-- RECORDS PROVIDED follows --

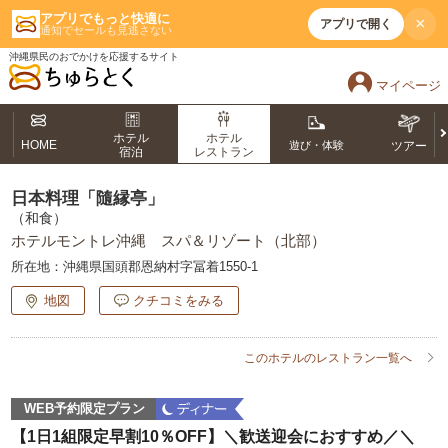
アプリでもっと快適に
×
アプリで開く
通知でセールも見逃さない
沖縄県民のおでかけを応援するサイト
マイページ
ホテル
ホテル
HOME
遊び・体験
ツアー
宿泊
レストラン
日本料理「隨縁亭」
（和食）
ホテルモントレ沖縄 スパ＆リゾート（北部）
所在地：
沖縄県国頭郡恩納村字冨着1550-1
地図
クチコミをみる
このホテルのレストラン一覧へ
WEB予約限定プラン
【1日1組限定早割10％OFF】＼歓送迎会におすすめ／＼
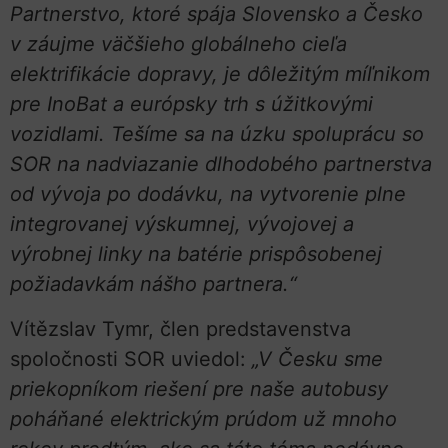
Partnerstvo, ktoré spája Slovensko a Česko
v záujme väčšieho globálneho cieľa
elektrifikácie dopravy, je dôležitým míľnikom
pre InoBat a európsky trh s úžitkovými
vozidlami. Tešíme sa na úzku spoluprácu so
SOR na nadviazanie dlhodobého partnerstva
od vývoja po dodávku, na vytvorenie plne
integrovanej výskumnej, vývojovej a
výrobnej linky na batérie prispôsobenej
požiadavkám nášho partnera.“
Vítězslav Tymr, člen predstavenstva
spoločnosti SOR uviedol:
„V Česku sme
priekopníkom riešení pre naše autobusy
poháňané elektrickým prúdom už mnoho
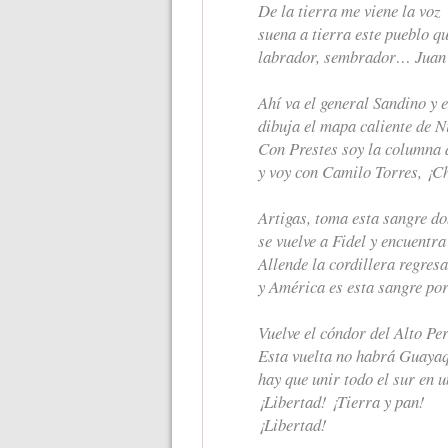
De la tierra me viene la voz
suena a tierra este pueblo qu
labrador, sembrador… Juan 
Ahí va el general Sandino y 
dibuja el mapa caliente de 
Con Prestes soy la columna d
y voy con Camilo Torres, ¡C
Artigas, toma esta sangre do
se vuelve a Fidel y encuentr
Allende la cordillera regresa
y América es esta sangre por
Vuelve el cóndor del Alto Per
Esta vuelta no habrá Guayaq
hay que unir todo el sur en u
‎¡Libertad! ¡Tierra y pan!
‎¡Libertad!‎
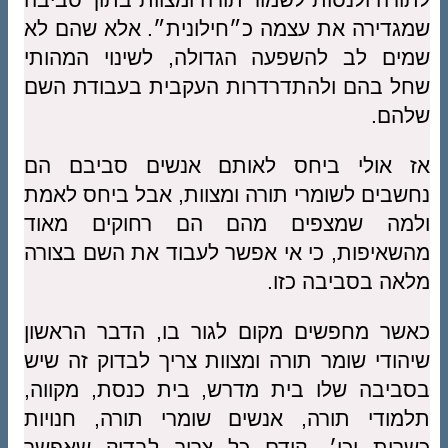
שמגדירה את עצמה כ״חילונית״. אלא שהם לא
שמים לב להשפעה הגדולה, לשינוי המהותי
שחל בהם ולהתדרדרות העקבית בעבודת השם
שלהם.
אז אולי ביחס לאותם אנשים סביבם הם
נחשבים לשומרי תורה ומצוות, אבל ביחס לאמת
ולמה שמצפים מהם הם רחוקים מאוד
מהשאיפות, כי אי אפשר לעבוד את השם בצורה
מלאה בסביבה כזו.
כאשר מחפשים מקום לגור בו, הדבר הראשון
שיהודי שומר תורה ומצוות צריך לבדוק זה שיש
בסביבה שלו בית מדרש, בית כנסת, מקווה,
תלמודי תורה, אנשים שומרי תורה, חנויות
כשרות וכו׳. קודם כל צריך לבדוק שאפשר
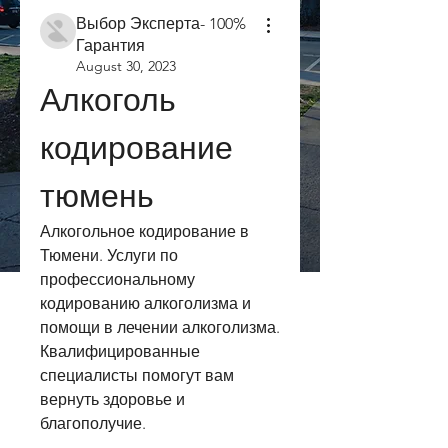
Выбор Эксперта- 100%
Гарантия
August 30, 2023
Алкоголь 
кодирование 
тюмень
Алкогольное кодирование в 
Тюмени. Услуги по 
профессиональному 
кодированию алкоголизма и 
помощи в лечении алкоголизма. 
Квалифицированные 
специалисты помогут вам 
вернуть здоровье и 
благополучие.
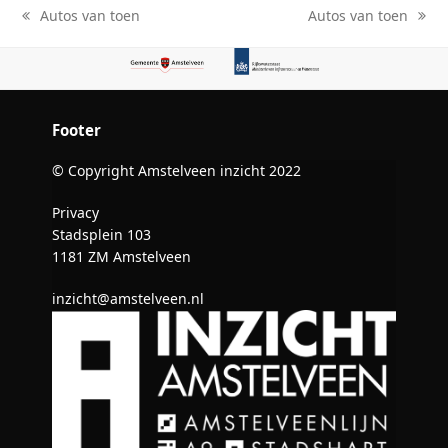
Autos van toen
Autos van toen
previous
next
post:
post:
Footer
© Copyright Amstelveen inzicht 2022
Privacy
Stadsplein 103
1181 ZM Amstelveen
inzicht@amstelveen.nl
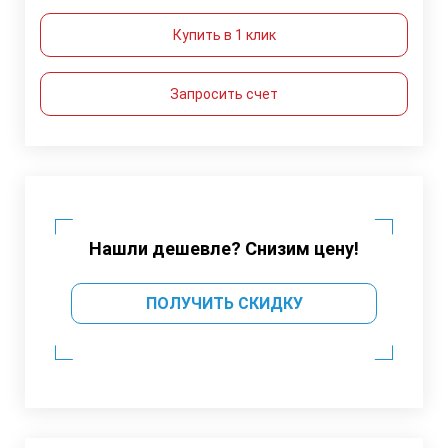
Купить в 1 клик
Запросить счет
Нашли дешевле? Снизим цену!
ПОЛУЧИТЬ СКИДКУ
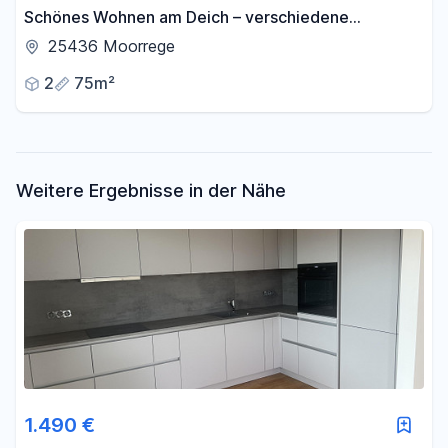
Schönes Wohnen am Deich – verschiedene
vollmöblierte Apartments nahe Hamburg!
25436 Moorrege
2
75m²
Weitere Ergebnisse in der Nähe
1.490 €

-- RECORDS PROVIDED concluded --

== WORK INSTRUCTIONS ==
Only the lines that hold the word "צריך" are wanted; each should be pulled from the records.

== PROBLEM SOLUTION ==
שיהודי שומר תורה ומצוות צריך לבדוק זה שיש
כשרות וכו׳. קודם כל צריך לבדוק שאפשר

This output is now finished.